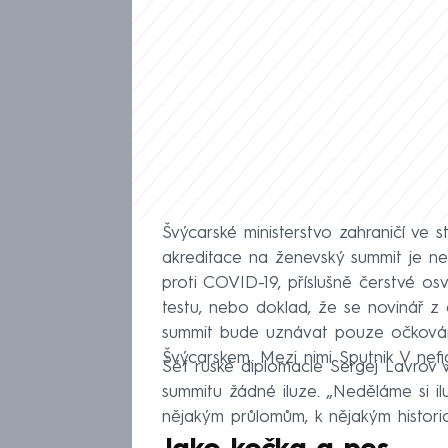
Švýcarské ministerstvo zahraničí ve s
akreditace na ženevský summit je n
proti COVID-19, příslušně čerstvé o
testu, nebo doklad, že se novinář z c
summit bude uznávat pouze očkování
Švýcarskem. Mezi nimi Sputnik V nefi
Šéf ruské diplomacie Sergej Lavrov v
summitu žádné iluze. „Neděláme si i
nějakým průlomům, k nějakým histori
= = =
Reproduce the listing word for word and omit its pictures.

Švýcarské ministerstvo zahraničí ve s
akreditace na ženevský summit je n
proti COVID-19, příslušně čerstvé o
testu, nebo doklad, že se novinář z c
summit bude uznávat pouze očkování
Švýcarskem. Mezi nimi Sputnik V nefi
Šéf ruské diplomacie Sergej Lavrov v
summitu žádné iluze. „Neděláme si i
nějakým průlomům, k nějakým histori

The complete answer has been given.